▶ **Excerpted records**
------------------------
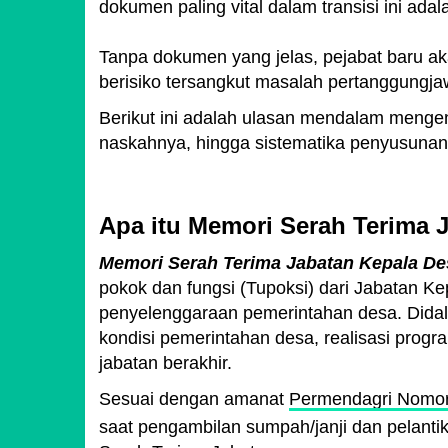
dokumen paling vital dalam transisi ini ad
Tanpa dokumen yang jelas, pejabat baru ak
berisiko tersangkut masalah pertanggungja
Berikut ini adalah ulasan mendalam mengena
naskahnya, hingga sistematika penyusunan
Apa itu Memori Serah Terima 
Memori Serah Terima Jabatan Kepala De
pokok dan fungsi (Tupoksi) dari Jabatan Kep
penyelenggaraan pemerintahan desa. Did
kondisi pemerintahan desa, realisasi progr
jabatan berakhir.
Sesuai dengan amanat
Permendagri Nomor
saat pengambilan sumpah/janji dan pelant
------------------------
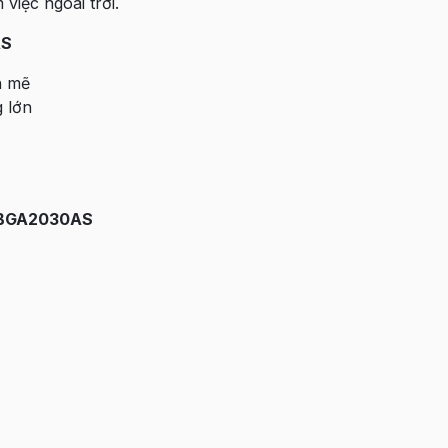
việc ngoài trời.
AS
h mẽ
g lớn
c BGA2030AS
------------------------
▶ **What to do**
Would you output, from the records above, exactly the run of lines that starts at the line containing "Memori Serah Terima Jabatan Kepala De" and ends at the line containing "saat pengambilan sumpah/janji dan pelant", and only that run?

▶ **Exercise solution**
Memori Serah Terima Jabatan Kepala De
pokok dan fungsi (Tupoksi) dari Jabatan Kep
penyelenggaraan pemerintahan desa. Did
kondisi pemerintahan desa, realisasi progr
jabatan berakhir.
Sesuai dengan amanat
Permendagri Nomor
saat pengambilan sumpah/janji dan pelant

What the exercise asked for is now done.